• [TASK STATEMENT]:
Write the data below out exactly as it stands. Do not include the pictures.

• [INFORMATION GIVEN]:

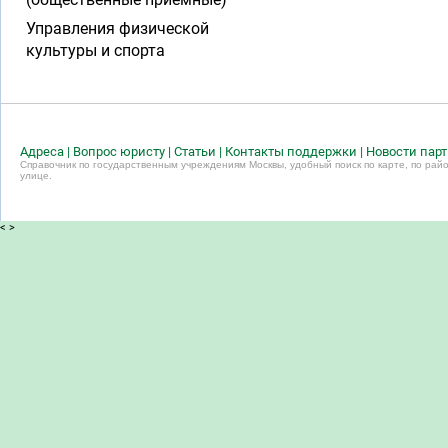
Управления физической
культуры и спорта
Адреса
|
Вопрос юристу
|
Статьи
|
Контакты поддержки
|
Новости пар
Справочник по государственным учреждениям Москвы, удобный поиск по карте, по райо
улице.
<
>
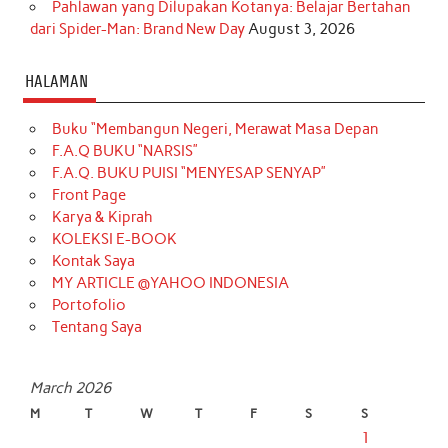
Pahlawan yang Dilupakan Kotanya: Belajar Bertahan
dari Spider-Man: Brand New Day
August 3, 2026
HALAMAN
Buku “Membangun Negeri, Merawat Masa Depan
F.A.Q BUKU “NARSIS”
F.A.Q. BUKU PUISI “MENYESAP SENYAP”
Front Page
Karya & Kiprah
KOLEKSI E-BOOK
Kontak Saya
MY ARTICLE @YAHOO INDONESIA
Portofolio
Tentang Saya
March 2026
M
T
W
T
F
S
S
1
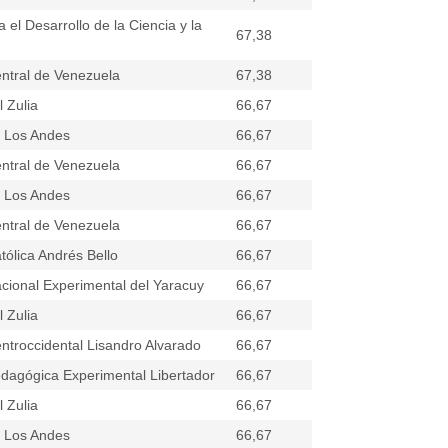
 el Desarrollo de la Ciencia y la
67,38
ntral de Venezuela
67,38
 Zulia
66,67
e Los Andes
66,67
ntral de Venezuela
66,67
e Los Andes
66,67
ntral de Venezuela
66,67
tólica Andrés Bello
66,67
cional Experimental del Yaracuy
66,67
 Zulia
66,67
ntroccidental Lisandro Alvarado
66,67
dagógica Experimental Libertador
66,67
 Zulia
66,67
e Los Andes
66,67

• [ANSWER SECTION]:
Управления физической
культуры и спорта
Адреса
|
Вопрос юристу
|
Статьи
|
Контакты поддержки
|
Новости пар
Справочник по государственным учреждениям Москвы, удобный поиск по карте, по райо
улице.
<
>
Pahlawan yang Dilupakan Kotanya: Belajar Bertahan
dari Spider-Man: Brand New Day
August 3, 2026
HALAMAN
Buku “Membangun Negeri, Merawat Masa Depan
F.A.Q BUKU “NARSIS”
F.A.Q. BUKU PUISI “MENYESAP SENYAP”
Front Page
Karya & Kiprah
KOLEKSI E-BOOK
Kontak Saya
MY ARTICLE @YAHOO INDONESIA
Portofolio
Tentang Saya
March 2026
M
T
W
T
F
S
S
1
 el Desarrollo de la Ciencia y la
67,38
ntral de Venezuela
67,38
 Zulia
66,67
e Los Andes
66,67
ntral de Venezuela
66,67
e Los Andes
66,67
ntral de Venezuela
66,67
tólica Andrés Bello
66,67
cional Experimental del Yaracuy
66,67
 Zulia
66,67
ntroccidental Lisandro Alvarado
66,67
dagógica Experimental Libertador
66,67
 Zulia
66,67
e Los Andes
66,67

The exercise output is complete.